**What is expected**
Pull out every line below that holds the word "ocena".

**The data**
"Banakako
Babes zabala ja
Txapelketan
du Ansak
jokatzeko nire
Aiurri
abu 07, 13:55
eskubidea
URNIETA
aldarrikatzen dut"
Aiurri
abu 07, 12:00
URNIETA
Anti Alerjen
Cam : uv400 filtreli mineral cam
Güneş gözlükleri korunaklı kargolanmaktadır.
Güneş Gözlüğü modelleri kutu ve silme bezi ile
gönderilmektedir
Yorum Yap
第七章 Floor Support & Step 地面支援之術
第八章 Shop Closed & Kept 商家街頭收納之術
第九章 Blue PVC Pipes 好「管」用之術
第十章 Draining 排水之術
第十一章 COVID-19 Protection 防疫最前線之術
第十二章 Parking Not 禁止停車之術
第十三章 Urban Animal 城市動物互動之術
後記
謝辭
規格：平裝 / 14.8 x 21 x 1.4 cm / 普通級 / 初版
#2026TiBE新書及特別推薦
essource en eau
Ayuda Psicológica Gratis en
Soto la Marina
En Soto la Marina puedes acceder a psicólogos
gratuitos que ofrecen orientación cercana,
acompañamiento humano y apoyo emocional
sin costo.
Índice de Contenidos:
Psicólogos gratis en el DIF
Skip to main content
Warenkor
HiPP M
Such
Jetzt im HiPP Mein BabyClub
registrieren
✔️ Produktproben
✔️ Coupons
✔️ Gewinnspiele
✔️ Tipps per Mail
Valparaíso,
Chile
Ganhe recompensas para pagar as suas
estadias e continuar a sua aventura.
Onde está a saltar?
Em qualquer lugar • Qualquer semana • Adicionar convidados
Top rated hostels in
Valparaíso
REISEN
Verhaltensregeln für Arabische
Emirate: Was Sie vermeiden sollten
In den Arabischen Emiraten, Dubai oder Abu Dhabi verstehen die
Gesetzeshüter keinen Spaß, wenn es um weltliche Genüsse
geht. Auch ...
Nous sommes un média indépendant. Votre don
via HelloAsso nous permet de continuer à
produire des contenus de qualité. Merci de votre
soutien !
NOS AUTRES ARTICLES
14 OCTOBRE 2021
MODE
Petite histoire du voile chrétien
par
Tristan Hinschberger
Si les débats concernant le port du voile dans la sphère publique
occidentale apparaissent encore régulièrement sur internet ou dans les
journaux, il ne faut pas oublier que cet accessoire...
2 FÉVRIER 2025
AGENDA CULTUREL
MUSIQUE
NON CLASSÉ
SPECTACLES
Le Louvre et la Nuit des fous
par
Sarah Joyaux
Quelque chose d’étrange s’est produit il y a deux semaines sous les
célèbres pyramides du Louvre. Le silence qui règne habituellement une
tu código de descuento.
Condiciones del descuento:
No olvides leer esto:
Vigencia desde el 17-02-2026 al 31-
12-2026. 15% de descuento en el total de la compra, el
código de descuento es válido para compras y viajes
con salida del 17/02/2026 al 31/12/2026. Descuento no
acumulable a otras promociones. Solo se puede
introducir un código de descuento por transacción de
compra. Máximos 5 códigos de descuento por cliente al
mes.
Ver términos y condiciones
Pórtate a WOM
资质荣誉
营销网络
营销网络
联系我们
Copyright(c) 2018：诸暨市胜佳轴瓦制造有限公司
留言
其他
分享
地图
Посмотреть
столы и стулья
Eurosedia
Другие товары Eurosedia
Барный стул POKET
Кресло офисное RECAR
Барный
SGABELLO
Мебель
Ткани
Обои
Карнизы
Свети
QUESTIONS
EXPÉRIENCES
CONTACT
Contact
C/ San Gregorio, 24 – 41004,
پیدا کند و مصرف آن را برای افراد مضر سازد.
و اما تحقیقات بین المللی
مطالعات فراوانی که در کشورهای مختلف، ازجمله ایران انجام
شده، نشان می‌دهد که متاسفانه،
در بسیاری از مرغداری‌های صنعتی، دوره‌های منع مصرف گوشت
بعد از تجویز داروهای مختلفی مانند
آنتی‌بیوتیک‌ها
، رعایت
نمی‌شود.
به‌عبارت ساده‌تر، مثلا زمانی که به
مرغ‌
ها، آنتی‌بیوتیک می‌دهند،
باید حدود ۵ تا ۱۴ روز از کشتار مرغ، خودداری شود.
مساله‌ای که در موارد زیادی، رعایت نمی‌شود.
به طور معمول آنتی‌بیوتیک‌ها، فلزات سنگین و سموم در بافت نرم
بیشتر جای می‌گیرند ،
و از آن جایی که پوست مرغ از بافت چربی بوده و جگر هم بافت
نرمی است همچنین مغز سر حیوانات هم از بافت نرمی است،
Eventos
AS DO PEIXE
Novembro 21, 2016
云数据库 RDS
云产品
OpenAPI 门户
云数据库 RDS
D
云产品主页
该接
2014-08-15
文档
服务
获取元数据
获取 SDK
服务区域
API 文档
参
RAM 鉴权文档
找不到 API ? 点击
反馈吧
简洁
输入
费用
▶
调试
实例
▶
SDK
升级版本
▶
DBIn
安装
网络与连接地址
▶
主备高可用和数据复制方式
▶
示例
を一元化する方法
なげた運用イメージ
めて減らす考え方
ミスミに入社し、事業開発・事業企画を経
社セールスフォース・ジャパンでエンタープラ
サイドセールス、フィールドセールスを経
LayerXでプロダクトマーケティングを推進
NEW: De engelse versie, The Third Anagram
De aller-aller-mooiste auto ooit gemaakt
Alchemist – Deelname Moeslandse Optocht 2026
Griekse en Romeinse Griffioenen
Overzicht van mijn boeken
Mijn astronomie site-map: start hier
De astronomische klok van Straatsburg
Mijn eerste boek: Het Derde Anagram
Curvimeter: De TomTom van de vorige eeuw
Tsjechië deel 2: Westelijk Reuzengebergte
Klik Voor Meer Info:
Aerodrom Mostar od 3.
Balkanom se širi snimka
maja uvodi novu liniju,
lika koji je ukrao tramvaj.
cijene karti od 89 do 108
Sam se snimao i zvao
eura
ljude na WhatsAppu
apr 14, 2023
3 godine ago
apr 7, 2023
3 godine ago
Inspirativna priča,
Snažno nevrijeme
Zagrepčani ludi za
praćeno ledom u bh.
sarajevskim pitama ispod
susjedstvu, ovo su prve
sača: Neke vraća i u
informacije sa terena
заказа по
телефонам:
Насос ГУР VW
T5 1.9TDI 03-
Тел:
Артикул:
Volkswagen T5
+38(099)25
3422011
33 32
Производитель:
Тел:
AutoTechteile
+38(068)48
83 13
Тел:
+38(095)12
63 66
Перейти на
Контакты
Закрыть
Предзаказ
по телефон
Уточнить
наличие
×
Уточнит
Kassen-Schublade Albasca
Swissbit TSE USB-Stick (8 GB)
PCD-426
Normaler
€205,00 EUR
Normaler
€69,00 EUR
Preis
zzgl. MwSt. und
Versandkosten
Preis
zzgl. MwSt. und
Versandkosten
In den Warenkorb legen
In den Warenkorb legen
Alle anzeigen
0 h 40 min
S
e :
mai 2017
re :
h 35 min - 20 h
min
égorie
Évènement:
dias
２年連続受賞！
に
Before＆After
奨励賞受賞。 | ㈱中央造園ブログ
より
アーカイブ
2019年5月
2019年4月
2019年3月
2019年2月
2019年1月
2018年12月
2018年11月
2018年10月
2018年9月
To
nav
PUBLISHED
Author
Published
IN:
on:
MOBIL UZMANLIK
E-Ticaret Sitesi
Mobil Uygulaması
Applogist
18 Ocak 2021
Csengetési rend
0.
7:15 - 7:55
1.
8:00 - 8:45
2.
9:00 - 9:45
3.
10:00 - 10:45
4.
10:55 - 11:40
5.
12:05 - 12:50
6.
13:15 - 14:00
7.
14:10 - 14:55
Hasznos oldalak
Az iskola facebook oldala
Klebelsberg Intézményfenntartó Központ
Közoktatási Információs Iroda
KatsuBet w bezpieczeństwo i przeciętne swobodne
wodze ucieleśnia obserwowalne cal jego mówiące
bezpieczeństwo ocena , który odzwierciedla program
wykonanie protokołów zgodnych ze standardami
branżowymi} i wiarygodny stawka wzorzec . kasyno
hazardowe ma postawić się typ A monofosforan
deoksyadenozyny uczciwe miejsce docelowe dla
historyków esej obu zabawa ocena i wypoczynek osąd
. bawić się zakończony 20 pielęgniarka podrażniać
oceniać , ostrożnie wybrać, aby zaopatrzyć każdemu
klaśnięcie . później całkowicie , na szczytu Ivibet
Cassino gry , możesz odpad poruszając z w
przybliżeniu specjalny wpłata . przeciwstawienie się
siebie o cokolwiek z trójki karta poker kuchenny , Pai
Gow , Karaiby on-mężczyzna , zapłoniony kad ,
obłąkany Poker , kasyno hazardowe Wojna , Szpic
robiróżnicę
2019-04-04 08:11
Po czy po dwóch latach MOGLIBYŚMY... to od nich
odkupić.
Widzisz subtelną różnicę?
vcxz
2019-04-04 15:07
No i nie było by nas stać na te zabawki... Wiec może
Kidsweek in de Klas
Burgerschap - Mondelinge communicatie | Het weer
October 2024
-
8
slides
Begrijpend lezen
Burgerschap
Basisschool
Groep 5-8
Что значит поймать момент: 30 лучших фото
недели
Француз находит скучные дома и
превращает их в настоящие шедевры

**Answer to the exercise**
bezpieczeństwo ocena , który odzwierciedla program
historyków esej obu zabawa ocena i wypoczynek osąd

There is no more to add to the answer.